Further understanding the role of teleological structure in program anal- 
ysis and synthesis is an important area for future work. For example, an 
analysis of the teleological structure in Figure 42 suggests that step R may 
be replaced by a weaker specification, since postcondition H is not needed to 
accomplish any part of S. In CAKE, teleological structure is represented by 
the dependencies in a truth-maintenance system. 
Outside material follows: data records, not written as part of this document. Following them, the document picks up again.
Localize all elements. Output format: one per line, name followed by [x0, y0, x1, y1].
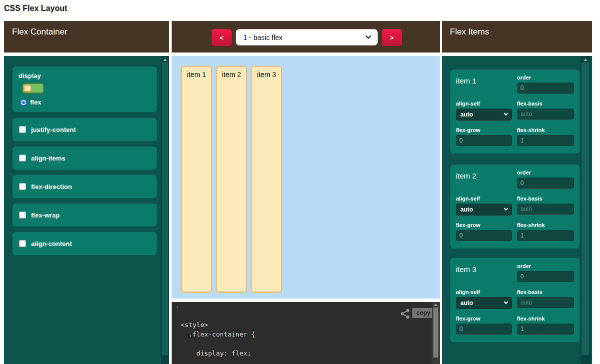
flex-grow-label: flex-grow: [456, 316, 512, 322]
code-line: display: flex;: [181, 350, 255, 359]
flex-radio[interactable]: [20, 99, 27, 106]
item-card-title: item 2: [456, 170, 512, 191]
code-panel: . copy <style> .flex-container { display…: [172, 302, 440, 364]
align-self-select[interactable]: auto: [456, 204, 512, 216]
flex-container-panel: display flex justify-content align-items…: [4, 56, 169, 364]
align-content-label: align-content: [31, 240, 72, 248]
display-label: display: [19, 72, 41, 80]
code-caret-dot: .: [176, 301, 178, 309]
flex-shrink-input[interactable]: [517, 230, 574, 241]
preview-flex-item: item 2: [216, 66, 247, 292]
flex-grow-input[interactable]: [456, 135, 512, 146]
code-line: <style>: [181, 321, 255, 330]
left-scrollbar-thumb[interactable]: [162, 62, 168, 355]
flex-basis-label: flex-basis: [517, 196, 574, 202]
order-label: order: [517, 74, 574, 80]
order-input[interactable]: [517, 271, 574, 282]
flex-basis-input[interactable]: [517, 204, 574, 214]
toggle-knob-icon: [24, 84, 32, 92]
right-scrollbar-thumb[interactable]: [581, 62, 589, 355]
flex-radio-label: flex: [30, 98, 41, 106]
flex-basis-input[interactable]: [517, 297, 574, 308]
align-self-label: align-self: [456, 289, 512, 295]
order-input[interactable]: [517, 178, 574, 188]
copy-button[interactable]: copy: [412, 308, 434, 318]
right-panel-scrollbar[interactable]: [580, 56, 590, 364]
align-self-label: align-self: [456, 196, 512, 202]
code-text: <style> .flex-container { display: flex;: [181, 321, 255, 359]
align-self-label: align-self: [456, 100, 512, 106]
flex-direction-card[interactable]: flex-direction: [13, 175, 157, 198]
flex-shrink-label: flex-shrink: [517, 127, 574, 133]
item-card-title: item 1: [456, 74, 512, 96]
code-line: [181, 340, 255, 350]
justify-content-label: justify-content: [31, 126, 76, 134]
flex-basis-label: flex-basis: [517, 289, 574, 295]
align-self-select[interactable]: auto: [456, 297, 512, 309]
align-items-checkbox[interactable]: [19, 154, 26, 162]
flex-container-title: Flex Container: [12, 27, 68, 37]
order-input[interactable]: [517, 82, 574, 94]
flex-shrink-label: flex-shrink: [517, 222, 574, 228]
flex-container-header: Flex Container: [4, 21, 169, 52]
prev-example-button[interactable]: <: [212, 29, 232, 46]
flex-shrink-label: flex-shrink: [517, 316, 574, 322]
flex-wrap-card[interactable]: flex-wrap: [13, 204, 157, 226]
preview-flex-item: item 3: [251, 66, 282, 292]
item-1-card: item 1 order align-self auto flex-basis …: [450, 70, 579, 154]
example-select[interactable]: 1 - basic flex: [236, 29, 378, 46]
align-content-card[interactable]: align-content: [13, 232, 157, 255]
item-card-title: item 3: [456, 263, 512, 284]
next-example-button[interactable]: >: [382, 29, 402, 46]
flex-direction-checkbox[interactable]: [19, 183, 26, 190]
flex-items-title: Flex Items: [450, 27, 489, 37]
flex-grow-input[interactable]: [456, 230, 512, 241]
code-line: .flex-container {: [181, 330, 255, 340]
justify-content-checkbox[interactable]: [19, 126, 26, 133]
flex-grow-label: flex-grow: [456, 127, 512, 133]
order-label: order: [517, 170, 574, 176]
display-toggle[interactable]: [22, 83, 44, 94]
flex-items-header: Flex Items - 3 +: [442, 21, 592, 52]
justify-content-card[interactable]: justify-content: [13, 118, 157, 141]
flex-preview-area: item 1 item 2 item 3: [172, 56, 440, 298]
example-select-wrap: 1 - basic flex: [236, 29, 378, 46]
align-content-checkbox[interactable]: [19, 240, 26, 247]
display-card: display flex: [13, 66, 157, 112]
page-title: CSS Flex Layout: [4, 4, 67, 13]
left-panel-scrollbar[interactable]: [161, 56, 169, 364]
flex-direction-label: flex-direction: [31, 183, 72, 190]
flex-wrap-label: flex-wrap: [31, 212, 60, 219]
flex-shrink-input[interactable]: [517, 324, 574, 334]
flex-shrink-input[interactable]: [517, 135, 574, 146]
code-scrollbar-thumb[interactable]: [433, 308, 438, 358]
preview-flex-item: item 1: [181, 66, 212, 292]
item-2-card: item 2 order align-self auto flex-basis …: [450, 164, 579, 248]
flex-wrap-checkbox[interactable]: [19, 212, 26, 218]
code-scrollbar[interactable]: [432, 302, 440, 364]
align-self-select[interactable]: auto: [456, 108, 512, 120]
item-3-card: item 3 order align-self auto flex-basis …: [450, 258, 579, 342]
order-label: order: [517, 263, 574, 269]
scroll-up-icon[interactable]: [163, 58, 167, 61]
scroll-up-icon[interactable]: [583, 58, 587, 61]
flex-basis-input[interactable]: [517, 108, 574, 120]
align-items-label: align-items: [31, 154, 66, 162]
share-icon[interactable]: [400, 308, 410, 319]
flex-items-panel: item 1 order align-self auto flex-basis …: [442, 56, 592, 364]
scroll-up-icon[interactable]: [434, 304, 438, 306]
align-items-card[interactable]: align-items: [13, 146, 157, 170]
flex-grow-label: flex-grow: [456, 222, 512, 228]
flex-basis-label: flex-basis: [517, 100, 574, 106]
flex-grow-input[interactable]: [456, 324, 512, 334]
The Programmer's Apprentice 

The work described in this paper has evolved within the context of a project 
aimed at developing an intelligent, interactive assistant for software develop- 
ment, called the Programmer's Apprentice. The Plan Calculus serves as the 
"mental language" of the Apprentice. 

Plan diagrams were originally developed for use in the Apprentice by Rich 
and Shrobe [45] and later extended by Waters [58]. Overlays, the logical 
sublanguage, and the formal semantics of the Plan Calculus were added by 
Rich [41]. The current implementation of the Plan Calculus in CAKE is only 
the most recent in a series of versions that have been experimented with 
over a period of years. As part of these experiments, modules have been 
implemented to translate between the Plan Calculus and an assortment of 
programming languages, including (subsets of) Lisp, Ada, PL/1, Fortran, 
and Cobol. 

As part of the Programmer's Apprentice project, prototype systems has 
been implemented using the Plan Calculus to demonstrate both analysis and 
synthesis by inspection. 

Wills [63] has implemented a prototype analysis by inspection system that 
first translates an input program into the Plan Calculus and then applies 
a graph parsing algorithm developed by Brotsky [9]. The grammar used 
in the parsing is derived from Rich's library of cliches for basic symbolic 
programming techniques [41, 39]. As a way of communicating the results of 
its analysis, Wills' system produces a kind of program explanation. Figure 43 
shows the result of applying Wills' program to the TABLE-LOOKUP function of 
Section 2. Note that the convention in this explanation is that terms with 
initial capitals are the names of cliches or roles; terms in all capitals are 
identifiers in the Lisp program.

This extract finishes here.